▸ Listed records:
-- Opening Marker --
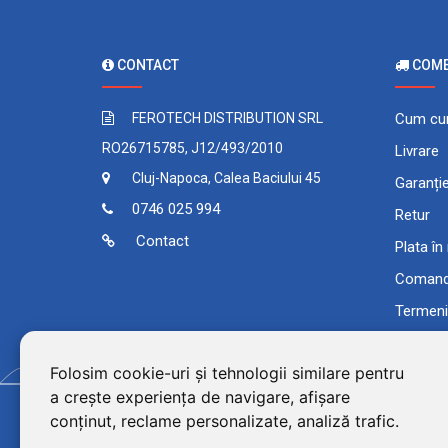
CONTACT
COMEN
FEROTECH DISTRIBUTION SRL
Cum cu
RO26715785, J12/493/2010
Livrare
Cluj-Napoca, Calea Baciului 45
Garanți
0746 025 994
Retur
Contact
Plata în
Comand
Termeni 
Folosim cookie-uri și tehnologii similare pentru
a crește experiența de navigare, afișare
conținut, reclame personalizate, analiză trafic.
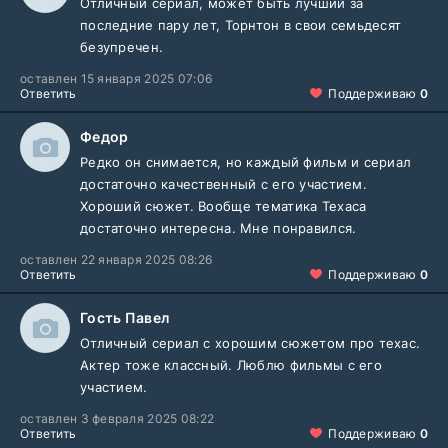
Отличный сериал, может быть лучший за
последние пару лет, Торнтон в свои семьдесят
безупречен.
оставлен 15 января 2025 07:06
Ответить
Поддерживаю
0
Федор
Редко он снимается, но каждый фильм и сериал
достаточно качественный с его участием.
Хороший сюжет. Вообще тематика Техаса
достаточно интересна. Мне понравился.
оставлен 22 января 2025 08:26
Ответить
Поддерживаю
0
Гость Павел
Отличный сериал с хорошим сюжетом про техас.
Актер тоже классный. Люблю фильмы с его
участием.
оставлен 3 февраля 2025 08:22
Ответить
Поддерживаю
0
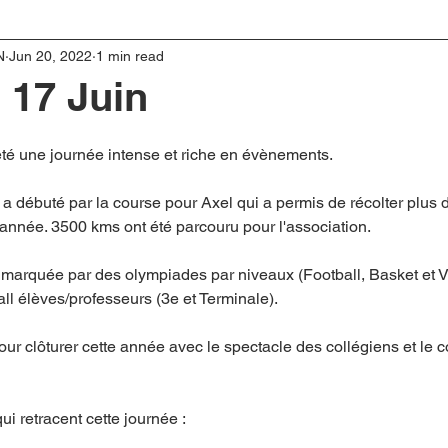
N
Jun 20, 2022
1 min read
 17 Juin
té une journée intense et riche en évènements.
e a débuté par la course pour Axel qui a permis de récolter plus
e année. 3500 kms ont été parcouru pour l'association.
ut marquée par des olympiades par niveaux (Football, Basket et Vo
ll élèves/professeurs (3e et Terminale).
pour clôturer cette année avec le spectacle des collégiens et le 
i retracent cette journée :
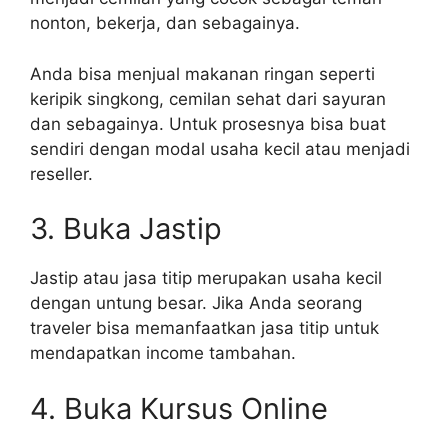
nonton, bekerja, dan sebagainya.
Anda bisa menjual makanan ringan seperti
keripik singkong, cemilan sehat dari sayuran
dan sebagainya. Untuk prosesnya bisa buat
sendiri dengan modal usaha kecil atau menjadi
reseller.
3. Buka Jastip
Jastip atau jasa titip merupakan usaha kecil
dengan untung besar. Jika Anda seorang
traveler bisa memanfaatkan jasa titip untuk
mendapatkan income tambahan.
4. Buka Kursus Online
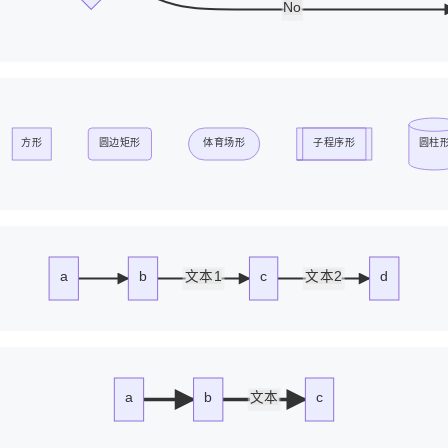
No
方形
圆边矩形
体育场形
子程序形
圆柱
a
b
文本1
c
文本2
d
a
b
文本
c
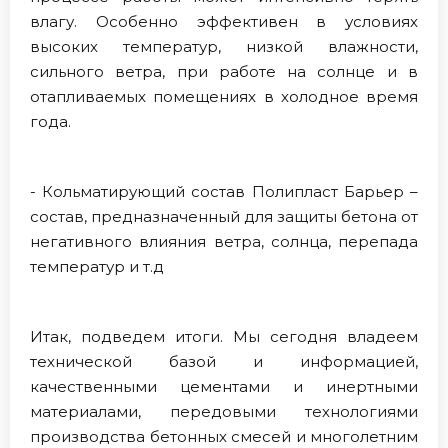
влагу. Особенно эффективен в условиях
высоких температур, низкой влажности,
сильного ветра, при работе на солнце и в
отапливаемых помещениях в холодное время
года.
- Кольматирующий состав Полипласт Барьер –
состав, предназначенный для защиты бетона от
негативного влияния ветра, солнца, перепада
температур и т.д
Итак, подведем итоги. Мы сегодня владеем
технической базой и информацией,
качественными цементами и инертными
материалами, передовыми технологиями
производства бетонных смесей и многолетним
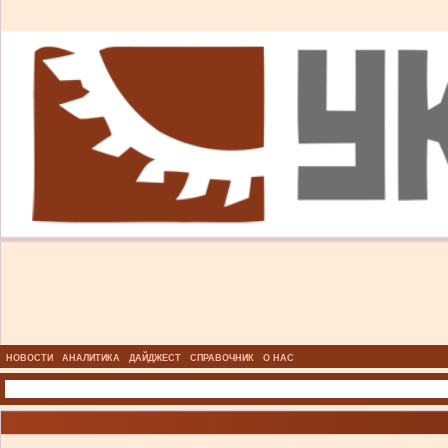
НОВОСТИ
АНАЛИТИКА
ДАЙДЖЕСТ
СПРАВОЧНИК
О НАС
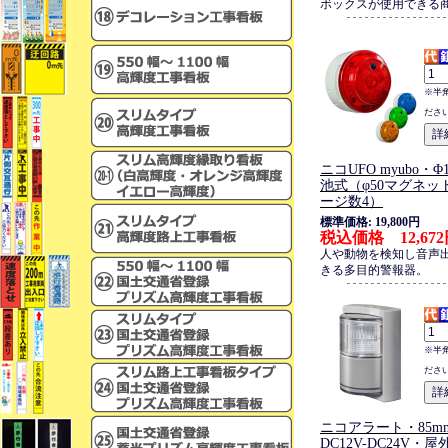
ボックスが使用できる
※半
ださ
ニコUFO myubo・
池式（φ50マグネッ
ージ数4）
標準価格: 19,800円
税込価格 12,67
人や動物を検知し音声
きる多目的警報器。
※半
ださ
ニコアラート・85m
DC12V-DC24V・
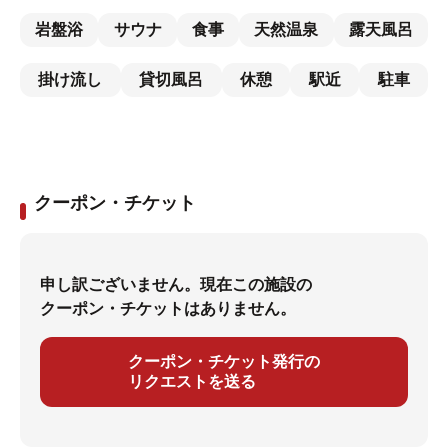
岩盤浴
サウナ
食事
天然温泉
露天風呂
掛け流し
貸切風呂
休憩
駅近
駐車
クーポン・チケット
申し訳ございません。現在この施設の
クーポン・チケットはありません。
クーポン・チケット発行の
リクエストを送る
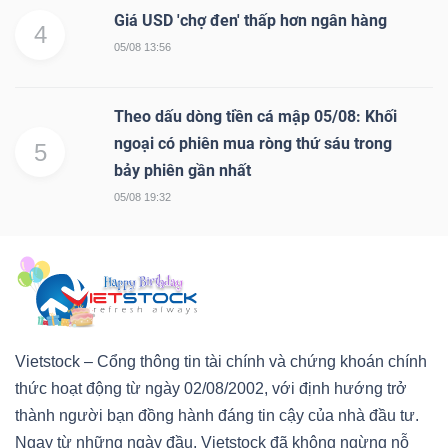
Giá USD 'chợ đen' thấp hơn ngân hàng
4
05/08 13:56
Theo dấu dòng tiền cá mập 05/08: Khối
ngoại có phiên mua ròng thứ sáu trong
5
bảy phiên gần nhất
05/08 19:32
Vietstock – Cổng thông tin tài chính và chứng khoán chính
thức hoạt động từ ngày 02/08/2002, với định hướng trở
thành người bạn đồng hành đáng tin cậy của nhà đầu tư.
Ngay từ những ngày đầu, Vietstock đã không ngừng nỗ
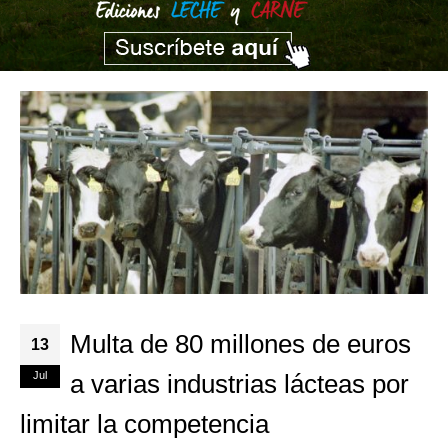
Multa de 80 millones de euros
13
Jul
a varias industrias lácteas por
limitar la competencia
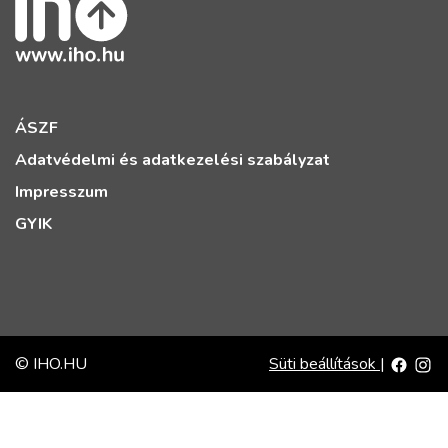
ÁSZF
Adatvédelmi és adatkezelési szabályzat
Impresszum
GYIK
© IHO.HU
Süti beállítások
|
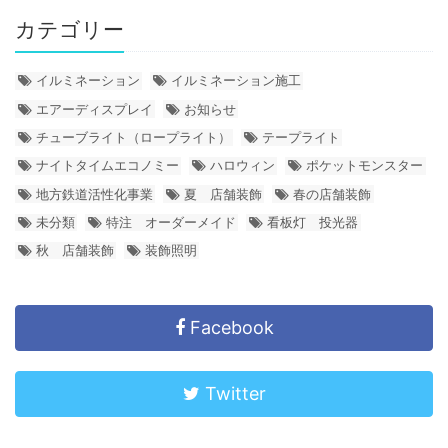
カテゴリー
イルミネーション
イルミネーション施工
エアーディスプレイ
お知らせ
チューブライト（ロープライト）
テープライト
ナイトタイムエコノミー
ハロウィン
ポケットモンスター
地方鉄道活性化事業
夏 店舗装飾
春の店舗装飾
未分類
特注 オーダーメイド
看板灯 投光器
秋 店舗装飾
装飾照明
Facebook
Twitter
-- Closing Marker --
▸ The problem:
Transcribe exactly the lines from the one with "05/08 19:32" to the last line of the records, both included, so that no picture appears in the copy.

▸ Your solution:
05/08 19:32
Vietstock – Cổng thông tin tài chính và chứng khoán chính
thức hoạt động từ ngày 02/08/2002, với định hướng trở
thành người bạn đồng hành đáng tin cậy của nhà đầu tư.
Ngay từ những ngày đầu, Vietstock đã không ngừng nỗ
Multa de 80 millones de euros
13
Jul
a varias industrias lácteas por
limitar la competencia
ÁSZF
Adatvédelmi és adatkezelési szabályzat
Impresszum
GYIK
© IHO.HU
Süti beállítások
|
カテゴリー
イルミネーション
イルミネーション施工
エアーディスプレイ
お知らせ
チューブライト（ロープライト）
テープライト
ナイトタイムエコノミー
ハロウィン
ポケットモンスター
地方鉄道活性化事業
夏 店舗装飾
春の店舗装飾
未分類
特注 オーダーメイド
看板灯 投光器
秋 店舗装飾
装飾照明
Facebook
Twitter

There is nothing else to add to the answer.